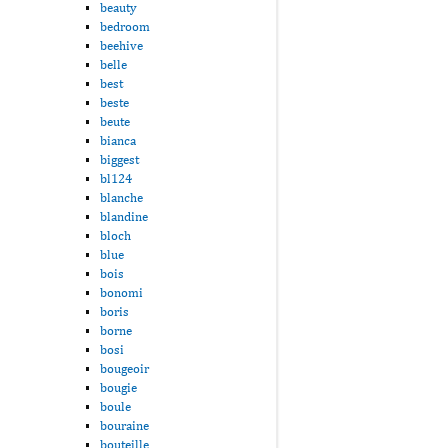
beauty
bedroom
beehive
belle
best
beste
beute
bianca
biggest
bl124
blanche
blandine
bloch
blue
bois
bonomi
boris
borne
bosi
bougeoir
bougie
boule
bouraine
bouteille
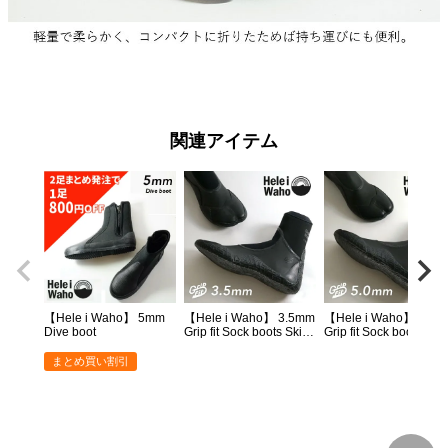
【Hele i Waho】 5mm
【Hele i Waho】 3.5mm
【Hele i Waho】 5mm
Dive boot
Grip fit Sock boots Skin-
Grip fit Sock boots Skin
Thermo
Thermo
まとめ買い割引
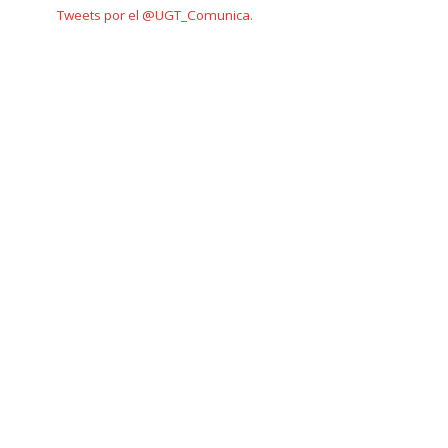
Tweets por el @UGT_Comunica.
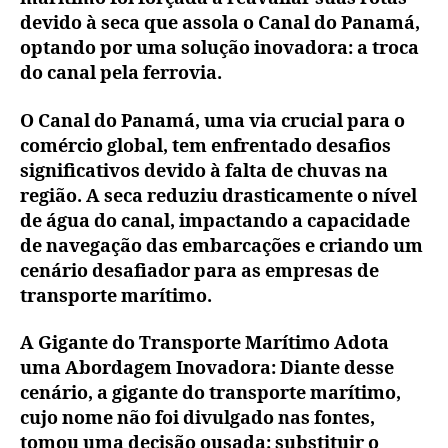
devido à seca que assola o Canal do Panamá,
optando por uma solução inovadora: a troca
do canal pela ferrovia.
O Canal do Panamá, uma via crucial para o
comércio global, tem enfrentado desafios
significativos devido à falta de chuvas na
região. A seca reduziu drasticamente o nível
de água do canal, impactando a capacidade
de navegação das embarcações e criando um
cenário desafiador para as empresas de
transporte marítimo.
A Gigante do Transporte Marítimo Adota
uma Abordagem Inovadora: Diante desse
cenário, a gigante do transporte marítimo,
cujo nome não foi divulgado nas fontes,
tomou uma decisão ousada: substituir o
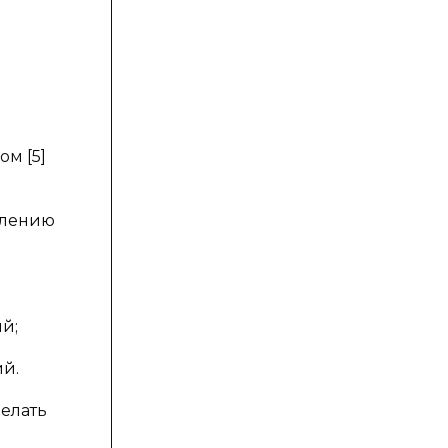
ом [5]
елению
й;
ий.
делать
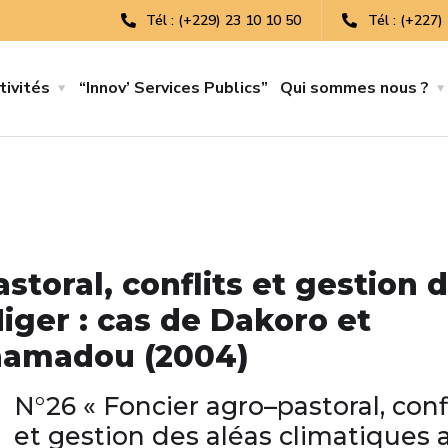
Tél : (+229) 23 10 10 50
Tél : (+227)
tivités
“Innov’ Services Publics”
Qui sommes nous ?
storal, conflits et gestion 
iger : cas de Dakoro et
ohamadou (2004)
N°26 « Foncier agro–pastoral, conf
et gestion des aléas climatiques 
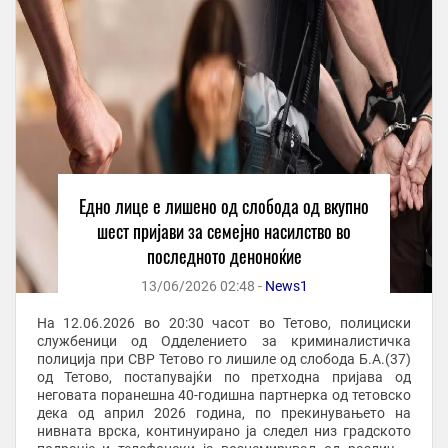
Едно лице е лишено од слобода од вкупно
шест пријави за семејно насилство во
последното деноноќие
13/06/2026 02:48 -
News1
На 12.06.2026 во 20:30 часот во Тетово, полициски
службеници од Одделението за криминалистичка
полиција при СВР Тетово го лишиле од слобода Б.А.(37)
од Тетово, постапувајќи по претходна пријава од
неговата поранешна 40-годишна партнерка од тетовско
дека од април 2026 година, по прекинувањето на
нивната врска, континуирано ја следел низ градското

_PROBLEM TO WORK ON_.
Reproduce every line of the data above, exactly as it stands, but not the pictures.

_YOUR RESPONSE_.
beauty
bedroom
beehive
belle
best
beste
beute
bianca
biggest
bl124
blanche
blandine
bloch
blue
bois
bonomi
boris
borne
bosi
bougeoir
bougie
boule
bouraine
bouteille
【Hele i Waho】 5mm
【Hele i Waho】 3.5mm
【Hele i Waho】 5mm
Dive boot
Grip fit Sock boots Skin-
Grip fit Sock boots Skin
Thermo
Thermo
まとめ買い割引
Tweets por el @UGT_Comunica.
devido à seca que assola o Canal do Panamá,
optando por uma solução inovadora: a troca
do canal pela ferrovia.
O Canal do Panamá, uma via crucial para o
comércio global, tem enfrentado desafios
significativos devido à falta de chuvas na
região. A seca reduziu drasticamente o nível
de água do canal, impactando a capacidade
de navegação das embarcações e criando um
cenário desafiador para as empresas de
transporte marítimo.
A Gigante do Transporte Marítimo Adota
uma Abordagem Inovadora: Diante desse
cenário, a gigante do transporte marítimo,
cujo nome não foi divulgado nas fontes,
tomou uma decisão ousada: substituir o
ом [5]
елению
й;
ий.
делать
Tél : (+229) 23 10 10 50
Tél : (+227)
tivités
“Innov’ Services Publics”
Qui sommes nous ?
storal, conflits et gestion 
iger : cas de Dakoro et
ohamadou (2004)
N°26 « Foncier agro–pastoral, conf
et gestion des aléas climatiques 
Едно лице е лишено од слобода од вкупно
шест пријави за семејно насилство во
последното деноноќие
13/06/2026 02:48 -
News1
На 12.06.2026 во 20:30 часот во Тетово, полициски
службеници од Одделението за криминалистичка
полиција при СВР Тетово го лишиле од слобода Б.А.(37)
од Тетово, постапувајќи по претходна пријава од
неговата поранешна 40-годишна партнерка од тетовско
дека од април 2026 година, по прекинувањето на
нивната врска, континуирано ја следел низ градското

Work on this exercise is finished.